In this first benchmark, the goal is to evaluate the performance of the skale data processing engine.
For that, we use an iterative machine learning application, the logistic regression.
The same algorithm is implemented both in NodeJS/Skale (skaleLR.js), and Python/Spark (sparkLR.py). Note that we do not use the spark-ml library or the skale-ml library, because our focus here is on core engine performances, and we also want this test to remain standalone and stable accross multiple versions of Skale and Spark.

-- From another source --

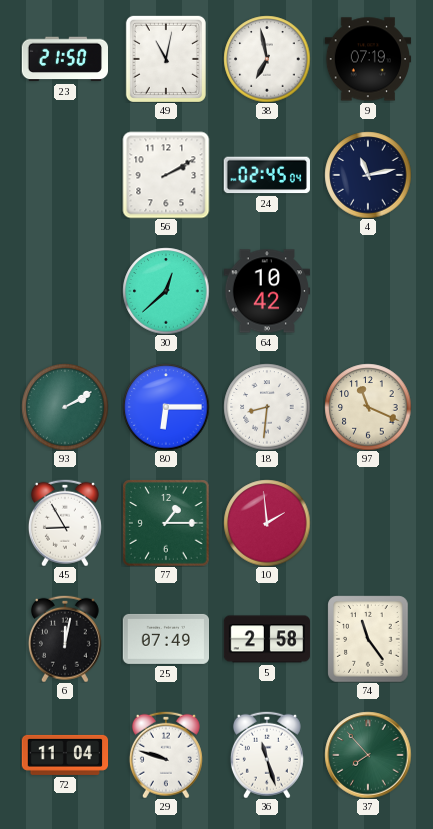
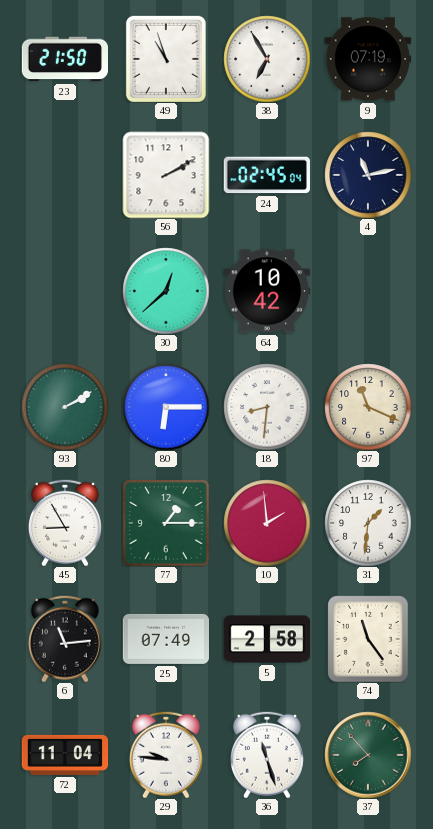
49: 11:02 -> 10:57
38: 6:58 -> 6:55
31: none -> 1:31
6: 12:02 -> 11:14
29: 9:48 -> 9:46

We use the exact same input file for both, stored on the local file system, and run the test using the same host. We randomly generated data using gen_data.js program.

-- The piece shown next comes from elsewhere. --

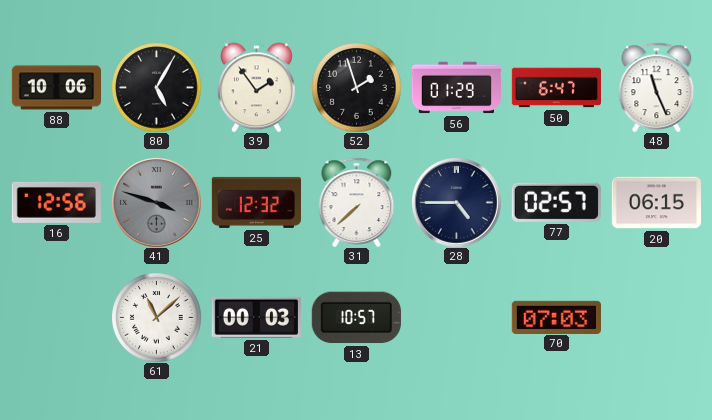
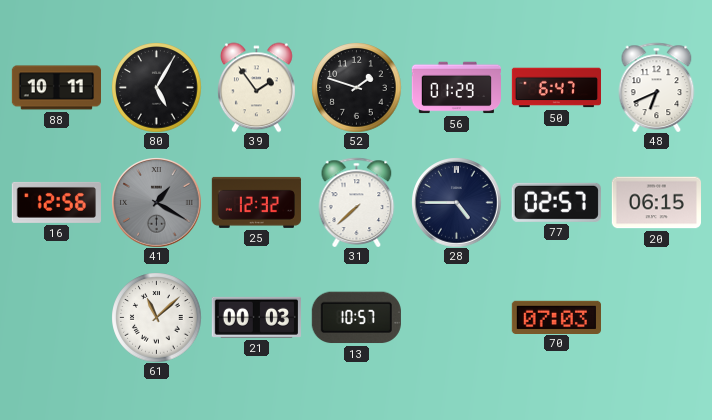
88: 10:06 -> 10:11
52: 1:57 -> 1:48
48: 11:26 -> 6:41
41: 3:48 -> 1:20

Tests are performed on an AWS EC2 instance, called m4.4xlarge, with 16 cores and 64 GB RAM. The spark environment is spark-1.6.1, java-1.8.0_31, Python-3.4.2 (from https://hub.docker.com/r/gettyimages/spark/) The skale environment is skale-0.4.5, nodejs-4.4.3.

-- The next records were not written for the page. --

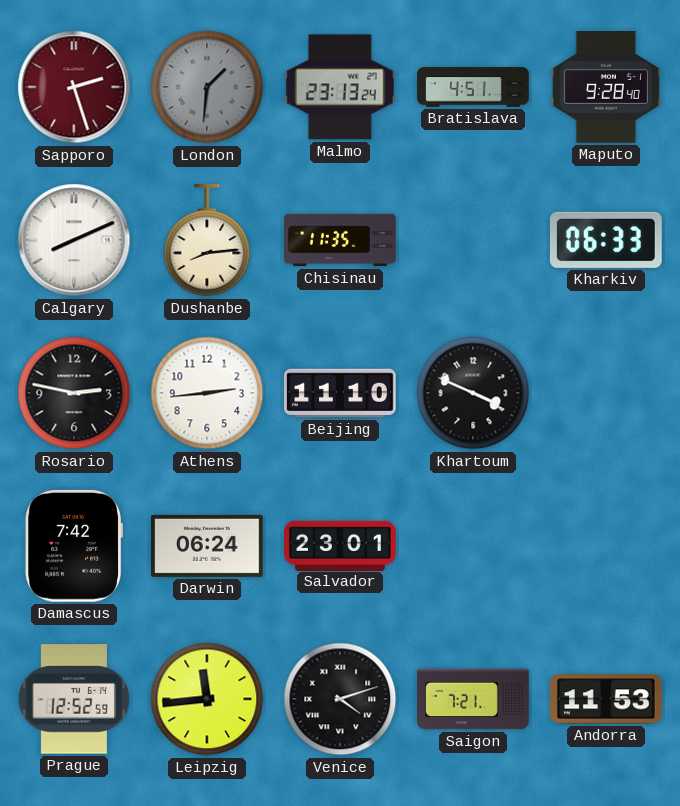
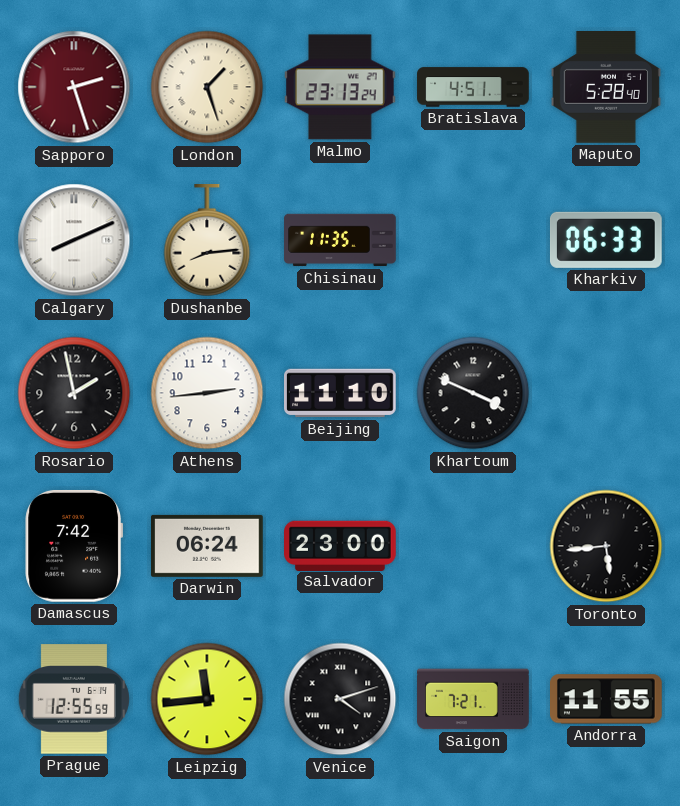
London: 1:31 -> 1:27
London dial: grey -> cream
Maputo: 9:28 -> 5:28
Rosario: 2:47 -> 1:58
Salvador: 23:01 -> 23:00
Toronto: none -> 5:44
Prague: 12:52 -> 12:55
Andorra: 11:53 -> 11:55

The spark test is run using the following command:
$ spark-submit --executor-memory 60G sparkLR.py <file> <iteration>
The skale test is run using:
$ skale-run --worker 16 --memory 4000 -- <file> <iteration>
The first set of results is for a 1 GB input file, with 3.829 millions entries of 16 features.
iterations | skale (sec) | spark (sec) | speedup |
---|---|---|---|
1 | 4.6 | 19.8 | 4.3 |
4 | 5 | 34.8 | 7.0 |
10 | 6.5 | 65.9 | 10.1 |
20 | 8.7 | 116 | 13.3 |
70 | 20 | 369 | 18.5 |
100 | 26 | 522 | 20.1 |
The second set of results is for a 10 GB input file, with 38.29 millions entries of 16 features.
iterations | skale (sec) | spark (sec) | speedup |
---|---|---|---|
1 | 43.9 | 164.9 | 3.8 |
4 | 48.1 | 455 | 9.5 |
10 | 58.8 | 1038 | 17.7 |
20 | 82.2 | 2010 | 24.5 |
50 | 170 | 4927 | 29 |
100 | 224 | 9772 | 43.6 |
It would be nice to have a spark/scala version of this benchmark which could possibly perform better than the spark/python version.